» Aim of the task: Among the entries below, how many lines hold the word "College"? Reply with the number only.

[Saved data entries]
# # # # # # #

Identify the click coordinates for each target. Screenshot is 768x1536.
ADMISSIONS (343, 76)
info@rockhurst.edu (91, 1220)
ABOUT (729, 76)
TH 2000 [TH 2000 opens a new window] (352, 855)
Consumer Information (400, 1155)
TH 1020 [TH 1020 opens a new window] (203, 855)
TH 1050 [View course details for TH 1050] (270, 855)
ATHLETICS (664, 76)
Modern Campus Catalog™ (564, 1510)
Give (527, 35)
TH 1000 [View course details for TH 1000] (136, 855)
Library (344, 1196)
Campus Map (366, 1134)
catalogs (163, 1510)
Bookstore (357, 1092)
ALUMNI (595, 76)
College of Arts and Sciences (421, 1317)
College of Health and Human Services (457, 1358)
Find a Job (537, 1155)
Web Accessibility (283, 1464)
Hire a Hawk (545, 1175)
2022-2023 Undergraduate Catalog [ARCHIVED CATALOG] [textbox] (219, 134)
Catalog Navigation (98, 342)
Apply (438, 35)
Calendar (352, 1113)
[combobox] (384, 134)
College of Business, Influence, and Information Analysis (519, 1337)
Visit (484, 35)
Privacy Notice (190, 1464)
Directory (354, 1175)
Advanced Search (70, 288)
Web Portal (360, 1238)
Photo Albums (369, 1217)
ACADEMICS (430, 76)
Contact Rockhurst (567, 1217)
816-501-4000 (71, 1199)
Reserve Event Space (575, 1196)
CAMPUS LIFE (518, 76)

# # # # # # #

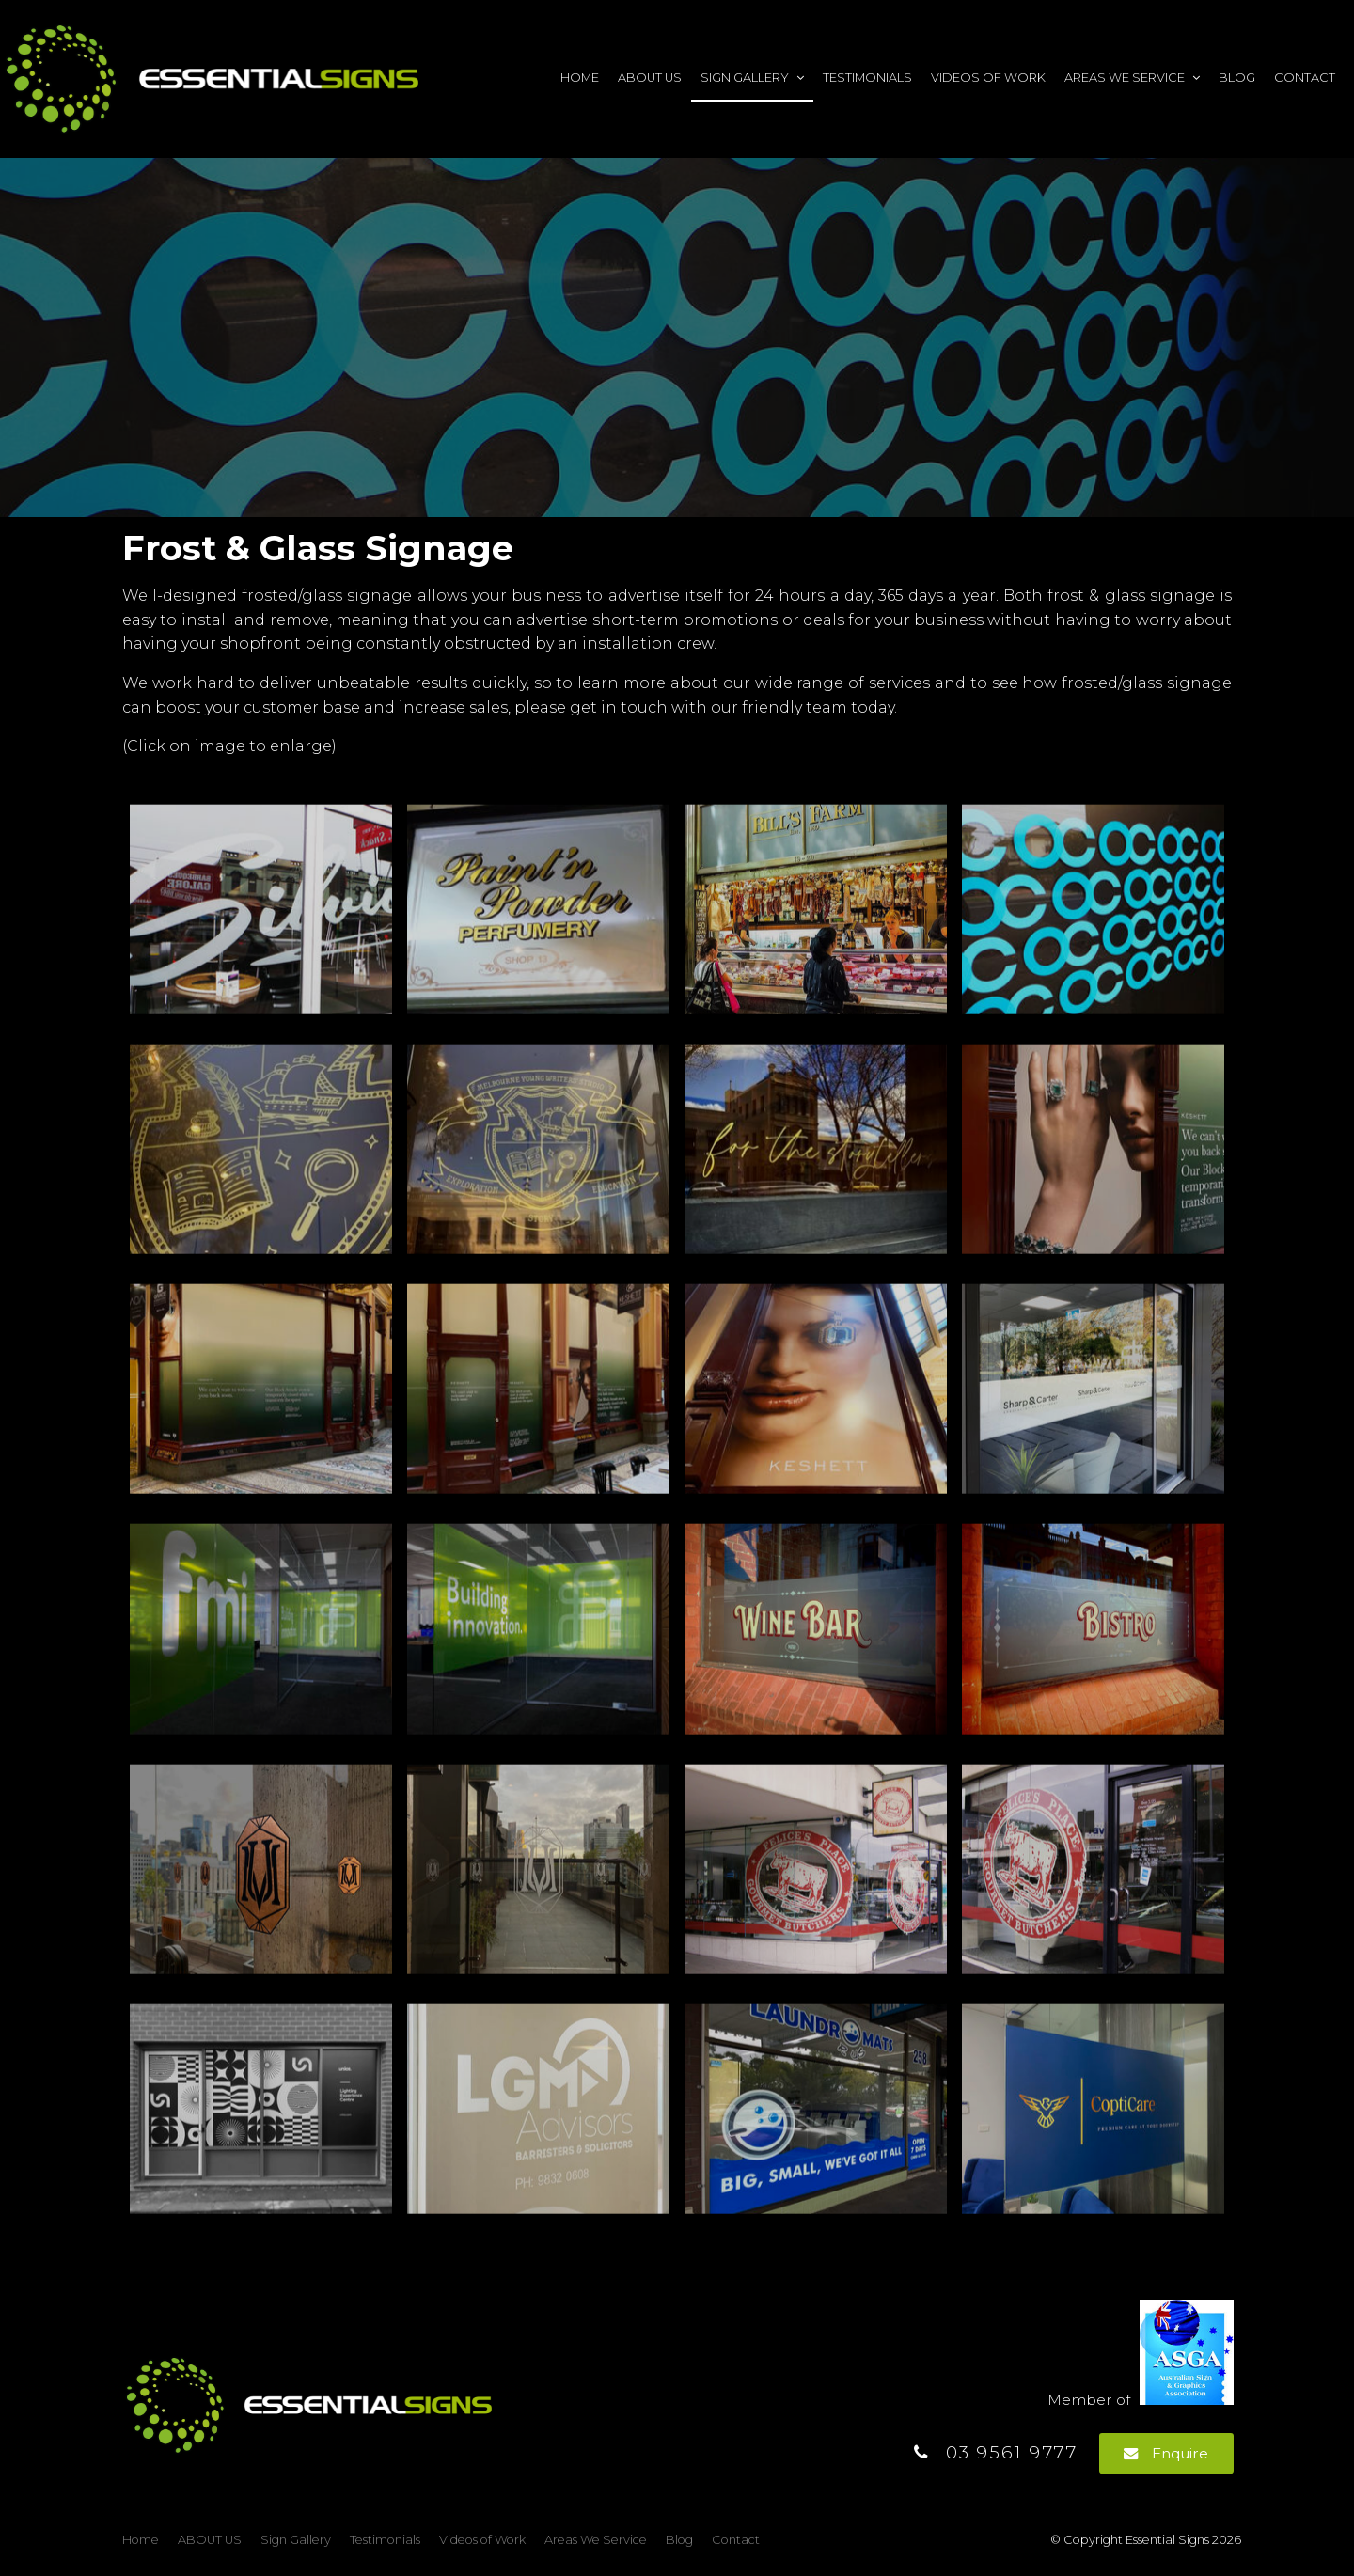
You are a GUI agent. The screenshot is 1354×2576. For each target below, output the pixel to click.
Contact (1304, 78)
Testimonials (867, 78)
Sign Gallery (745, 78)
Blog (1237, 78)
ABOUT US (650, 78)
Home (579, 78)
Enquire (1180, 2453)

# # # # # # #

» Task response: 3